数据降维技术是图像分类和模式识别领域的一个重要的研究课题。在大数据背景下,在实际应用场景中直接获取的原始数据量是巨大的,这些数据的高维度和高冗余对数据存储和数据处理造成了极大的困难,并且提高了对数据存储和处理的硬件平台的要求。数据降维是对原始高维数据进行特征提取和维度约减处理,在保证降维后的数据仍然保留原始数据包含的大部分信息的同时,尽可能降低数据的维度,以提高数据存储和处理效率,降低对硬件和后续数据处理算法的要求。由于数据降维能减少数据维度和需要的存储空间,节约模型训练计算时间,提高后面应用算法的准确度,数据降维技术已经被广泛应用于模式识别、计算机视觉、高光谱图像处理等领域。数据经过降维处理后,数据量大幅减少,可以提高后续数据分类的速度和精度。Data dimensionality reduction technology is an important research topic in the field of image classification and pattern recognition. Under the background of big data, the amount of raw data directly obtained in practical application scenarios is huge. Handle the requirements of the hardware platform. Data dimensionality reduction is to perform feature extraction and dimension reduction processing on the original high-dimensional data. While ensuring that the dimensionality-reduced data still retains most of the information contained in the original data, the dimensionality of the data is reduced as much as possible to improve data storage and processing. efficiency, reducing the requirements for hardware and subsequent data processing algorithms. Because data dimensionality reduction can reduce the data dimension and required storage space, save model training and calculation time, and improve the accuracy of subsequent applied algorithms, data dimensionality reduction technology has been widely used in pattern recognition, computer vision, hyperspectral image processing and other fields. After the data is processed by dimensionality reduction, the amount of data is greatly reduced, which can improve the speed and accuracy of subsequent data classification.

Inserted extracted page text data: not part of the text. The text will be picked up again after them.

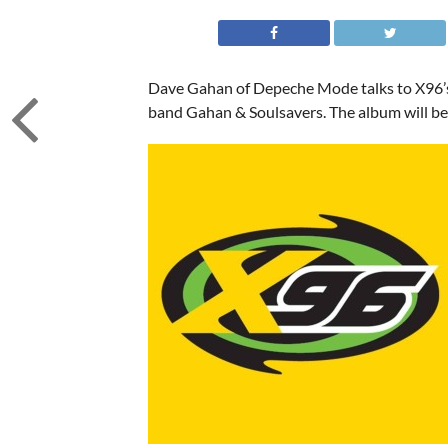
Dave Gahan of Depeche Mode talks to X96’s
band Gahan & Soulsavers. The album will b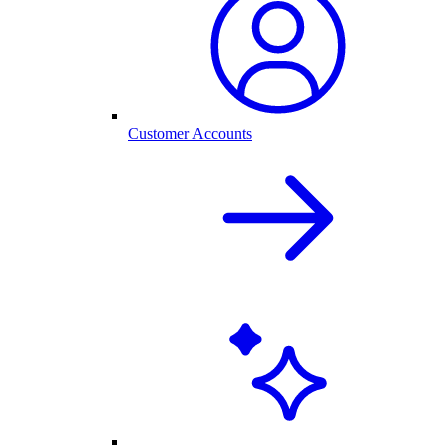
Customer Accounts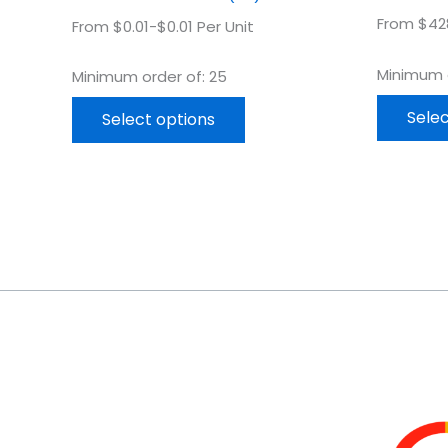
From $428
From $0.01-$0.01 Per Unit
Minimum o
Minimum order of: 25
Selec
Select options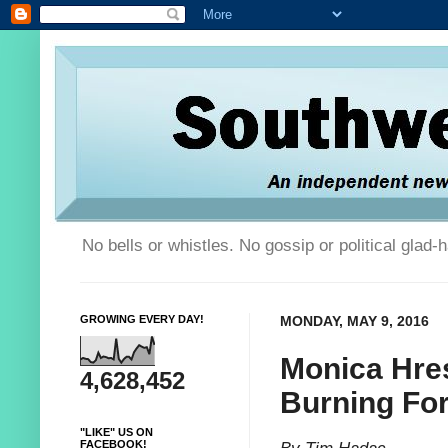
No bells or whistles. No gossip or political glad
GROWING EVERY DAY!
MONDAY, MAY 9, 2016
Monica Hres
4,628,452
Burning For
"LIKE" US ON
FACEBOOK!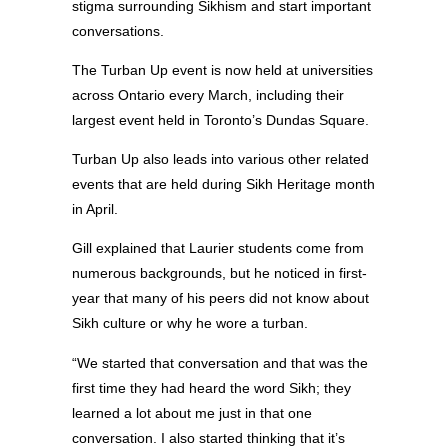
stigma surrounding Sikhism and start important
conversations.
The Turban Up event is now held at universities
across Ontario every March, including their
largest event held in Toronto’s Dundas Square.
Turban Up also leads into various other related
events that are held during Sikh Heritage month
in April.
Gill explained that Laurier students come from
numerous backgrounds, but he noticed in first-
year that many of his peers did not know about
Sikh culture or why he wore a turban.
“We started that conversation and that was the
first time they had heard the word Sikh; they
learned a lot about me just in that one
conversation. I also started thinking that it’s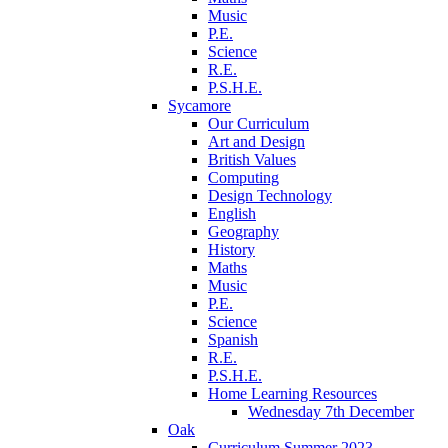
Music
P.E.
Science
R.E.
P.S.H.E.
Sycamore
Our Curriculum
Art and Design
British Values
Computing
Design Technology
English
Geography
History
Maths
Music
P.E.
Science
Spanish
R.E.
P.S.H.E.
Home Learning Resources
Wednesday 7th December
Oak
Curriculum Summer 2023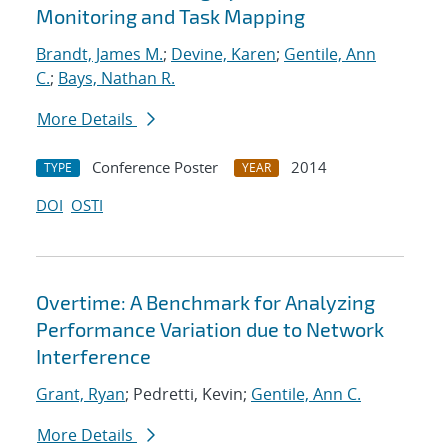
Monitoring and Task Mapping
Brandt, James M.
;
Devine, Karen
;
Gentile, Ann
C.
;
Bays, Nathan R.
More Details
Conference Poster
2014
TYPE
YEAR
DOI
OSTI
Overtime: A Benchmark for Analyzing
Performance Variation due to Network
Interference
Grant, Ryan
; Pedretti, Kevin;
Gentile, Ann C.
More Details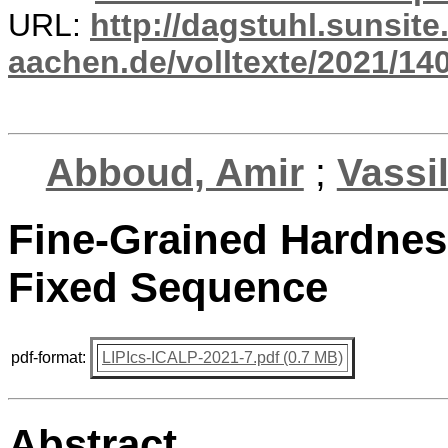
URL:
http://dagstuhl.sunsite
aachen.de/volltexte/2021/14
Abboud, Amir
;
Vassi
Fine-Grained Hardness
Fixed Sequence
pdf-format:
LIPIcs-ICALP-2021-7.pdf (0.7 MB)
Abstract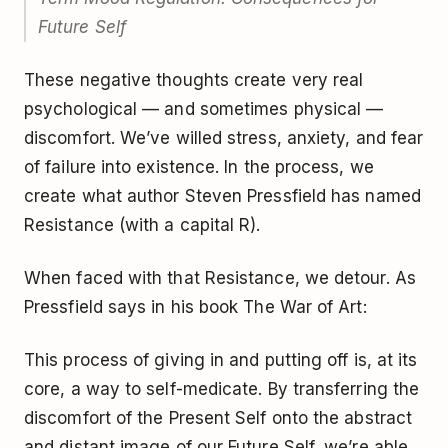
Future Self
These negative thoughts create very real
psychological — and sometimes physical —
discomfort. We’ve willed stress, anxiety, and fear
of failure into existence. In the process, we
create what author Steven Pressfield has named
Resistance (with a capital R).
When faced with that Resistance, we detour. As
Pressfield says in his book The War of Art:
This process of giving in and putting off is, at its
core, a way to self-medicate. By transferring the
discomfort of the Present Self onto the abstract
and distant image of our Future Self, we’re able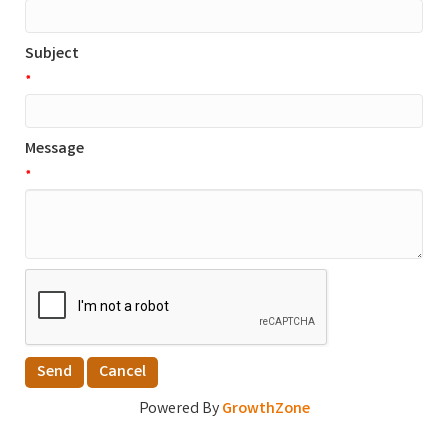
Subject
*
Message
*
Powered By
GrowthZone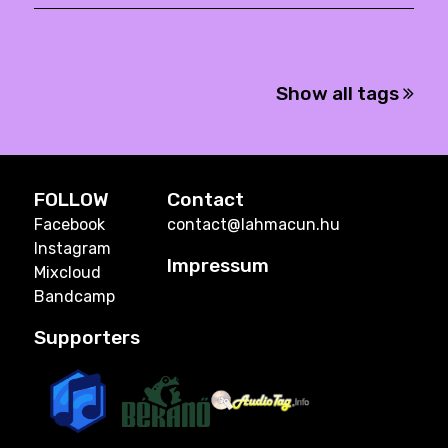
Show all tags
FOLLOW
Contact
Facebook
contact@lahmacun.hu
Instagram
Impressum
Mixcloud
Bandcamp
Supporters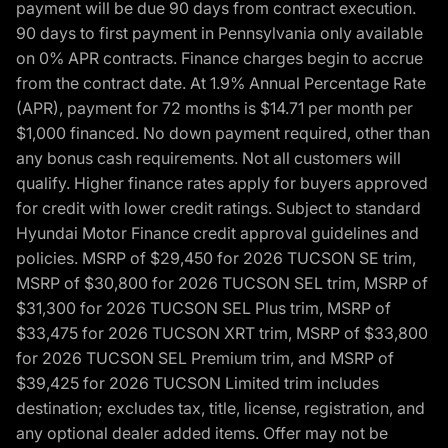
payment will be due 90 days from contract execution.
90 days to first payment in Pennsylvania only available
on 0% APR contracts. Finance charges begin to accrue
from the contract date. At 1.9% Annual Percentage Rate
(APR), payment for 72 months is $14.71 per month per
$1,000 financed. No down payment required, other than
any bonus cash requirements. Not all customers will
qualify. Higher finance rates apply for buyers approved
for credit with lower credit ratings. Subject to standard
Hyundai Motor Finance credit approval guidelines and
policies. MSRP of $29,450 for 2026 TUCSON SE trim,
MSRP of $30,800 for 2026 TUCSON SEL trim, MSRP of
$31,300 for 2026 TUCSON SEL Plus trim, MSRP of
$33,475 for 2026 TUCSON XRT trim, MSRP of $33,800
for 2026 TUCSON SEL Premium trim, and MSRP of
$39,425 for 2026 TUCSON Limited trim includes
destination; excludes tax, title, license, registration, and
any optional dealer added items. Offer may not be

近来,基于图嵌入的无监督降维方法受到关注,基于图嵌入的降维方法将样本点视为图结点,节点之间的权重值代表节点之间的距离,近邻图构建之后再对样本进行降维处理。但传统的基于图嵌入降维方法近邻图需要提前构建,近邻图构建好坏与降维后效果有直接关系,近邻图构建与降维算法分开处理导致降维算法效果不显著。Recently, the unsupervised dimensionality reduction method based on graph embedding has attracted attention. The dimensionality reduction method based on graph embedding regards sample points as graph nodes, and the weight value between nodes represents the distance between nodes. Perform dimensionality reduction. However, the traditional dimensionality reduction method based on graph embedding needs to construct the nearest neighbor graph in advance. The quality of the nearest neighbor graph construction is directly related to the effect after dimensionality reduction.

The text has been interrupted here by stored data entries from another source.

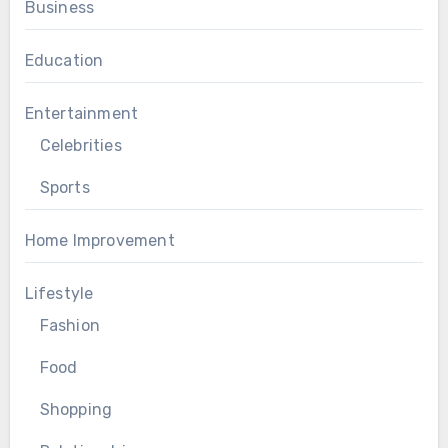
Business
Education
Entertainment
Celebrities
Sports
Home Improvement
Lifestyle
Fashion
Food
Shopping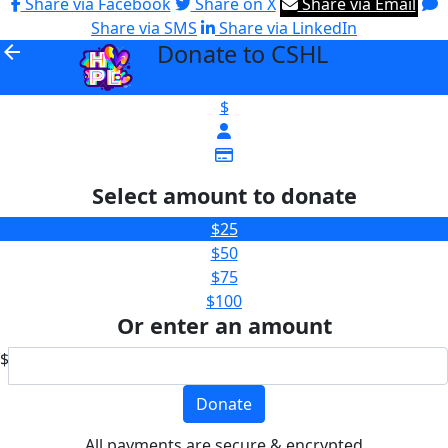
Share via Facebook
Share on X
Share via Email
Share via SMS
Share via LinkedIn
Donate to CSHL
arrow_back
$
Select amount to donate
$25
$50
$75
$100
Or enter an amount
$
Donate
All payments are secure & encrypted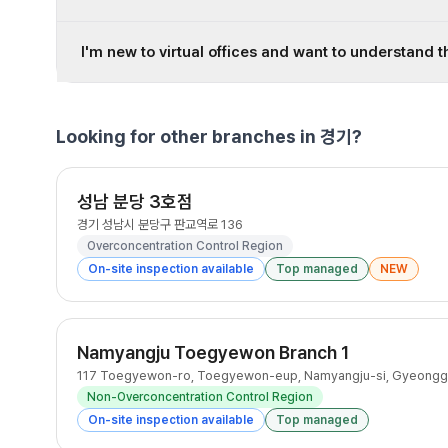
I'm new to virtual offices and want to understand t
Looking for other branches in 경기?
성남 분당 3호점
경기 성남시 분당구 판교역로 136
Overconcentration Control Region
On-site inspection available
Top managed
NEW
Namyangju Toegyewon Branch 1
117 Toegyewon-ro, Toegyewon-eup, Namyangju-si, Gyeongg
Non-Overconcentration Control Region
On-site inspection available
Top managed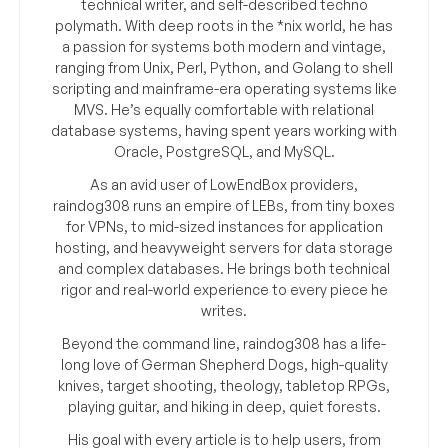
technical writer, and self-described techno
polymath. With deep roots in the *nix world, he has
a passion for systems both modern and vintage,
ranging from Unix, Perl, Python, and Golang to shell
scripting and mainframe-era operating systems like
MVS. He’s equally comfortable with relational
database systems, having spent years working with
Oracle, PostgreSQL, and MySQL.
As an avid user of LowEndBox providers,
raindog308 runs an empire of LEBs, from tiny boxes
for VPNs, to mid-sized instances for application
hosting, and heavyweight servers for data storage
and complex databases. He brings both technical
rigor and real-world experience to every piece he
writes.
Beyond the command line, raindog308 has a life-
long love of German Shepherd Dogs, high-quality
knives, target shooting, theology, tabletop RPGs,
playing guitar, and hiking in deep, quiet forests.
His goal with every article is to help users, from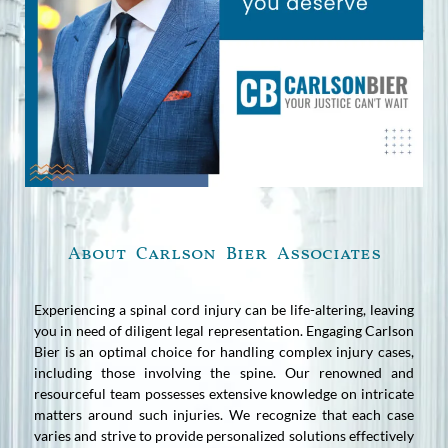
About Carlson Bier Associates
Experiencing a spinal cord injury can be life-altering, leaving
you in need of diligent legal representation. Engaging Carlson
Bier is an optimal choice for handling complex injury cases,
including those involving the spine. Our renowned and
resourceful team possesses extensive knowledge on intricate
matters around such injuries. We recognize that each case
varies and strive to provide personalized solutions effectively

占善华等人(《自适应图嵌入的鲁棒稀疏局部保持投影》,计算机工程与设计,2020,41(08):2296-2301.)提出了一种自适应嵌入的鲁棒性稀疏局部保持投影的降维方法,其将图学习和降维学习融入到一个联合学习框架中。虽然提出的模型考虑到稀疏性、鲁棒性等综合性因素,但模型中参数过多,模型冗余,无法权衡参数和性能之间的关系,而参数的选取对模型性能有重要影响,导致模型在实际应用中较为困难。Shanhua Zhan et al. ("Robust Sparse Local Preserving Projection for Adaptive Graph Embedding", Computer Engineering and Design, 2020, 41(08): 2296-2301.) proposed a robust sparse localization for adaptive embedding A projection-preserving dimensionality reduction method that integrates graph learning and dimensionality reduction learning into a joint learning framework. Although the proposed model takes into account comprehensive factors such as sparsity and robustness, there are too many parameters in the model and the model is redundant, which cannot balance the relationship between parameters and performance. The selection of parameters has an important impact on the performance of the model, resulting in The model is more difficult in practical application.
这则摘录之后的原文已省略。